Dominick Cruz facing Joseph Benavidez at WEC 50

Dominick Cruz facing Joseph Benavidez at WEC 50

“I did this sport to prove that I was the best in the world, prove that I can continue to be the best in the world.”

Those are the words of WEC bantamweight champion Dominick Cruz. Looking back now, they fit. But when he made his WEC debut three and a half years ago, most would say, nice sentiment, but good luck.

Cruz fought his first WEC fight challenging the promotion’s cornerstone, Urijah Faber, for the featherweight championship. That was after a 9-0 start on the Arizona and Southern California circuit.

Faber choked him out in a minute and a half of the first round.

Cruz went back to his Total Combat stomping grounds and started his next run with a first-round knockout. Rebounding so quickly, Cruz was invited back to the WEC, where he made another debut… at 135 pounds.

He hasn’t looked back. Cruz is on a seven-fight streak – the last six in the bantamweight division – raising his record to 16-1. During that run, he captured the WEC bantamweight title and defended it twice.

It’s been an amazing run, which will soon carry over into the UFC, as the MMA juggernaut swallows up its little brother.

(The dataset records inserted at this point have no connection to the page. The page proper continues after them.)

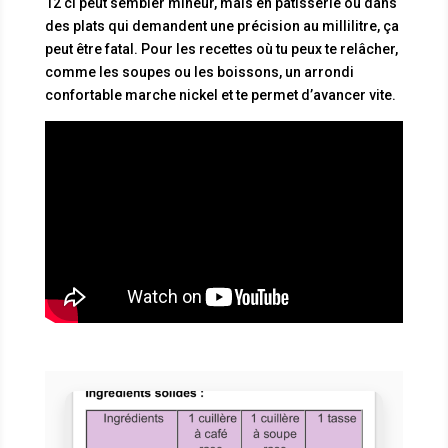
12 cl peut sembler mineur, mais en pâtisserie ou dans
des plats qui demandent une précision au millilitre, ça
peut être fatal. Pour les recettes où tu peux te relâcher,
comme les soupes ou les boissons, un arrondi
confortable marche nickel et te permet d’avancer vite.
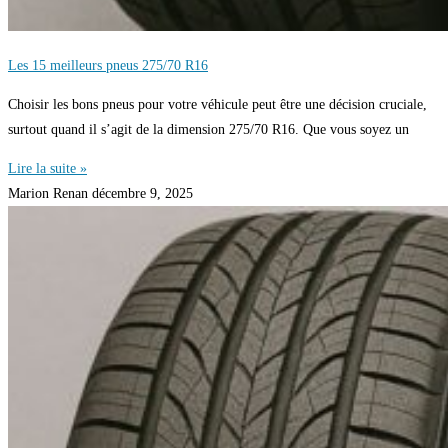
Les 15 meilleurs pneus 275/70 R16
Choisir les bons pneus pour votre véhicule peut être une décision cruciale,
surtout quand il s’agit de la dimension 275/70 R16. Que vous soyez un
Lire la suite »
Marion Renan
décembre 9, 2025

Before that happens, however, Cruz has one last WEC fight. He steps into the cage on Thursday night – the final WEC bantamweight title belt on the line, as well as the first-ever UFC bantamweight championship – to face number one contender Scott Jorgensen at WEC 53.

“Stylistically, this is the same fight as me fighting a lot of the guys that I’ve fought,” Cruz contemplated recently on MMAWeekly Radio. “I’ve fought a lot of guys very similar to his style: short in stature, very strong, fire hydrant type build, great wrestlers with awesome guillotines, and very heavy hands — Charlie Valencia, Joseph Benavidez, Ian McCall, Brian Bowles… Urijah Faber.”

Of those, only Faber stands out as the lone sore spot. But even that loss was an experience that Cruz had to go through to earn his stripes.

“I feel like everything’s happened for a reason. I’ve been put in this situation for a reason. I feel like every situation I’ve been put in is all in a big plan that God has for me to shine through adversity.”

There’s no arguing that Cruz has found his shine. He proved that by rising to the top of the most stacked bantamweight roster in the world, where he currently rules the roost as WEC champion.

But he needed that adversity to build what he needed to get there. All fighters hit the gym, train hard, and push the bodies, but it’s the development of the mind that Cruz believes fuels his success in the cage.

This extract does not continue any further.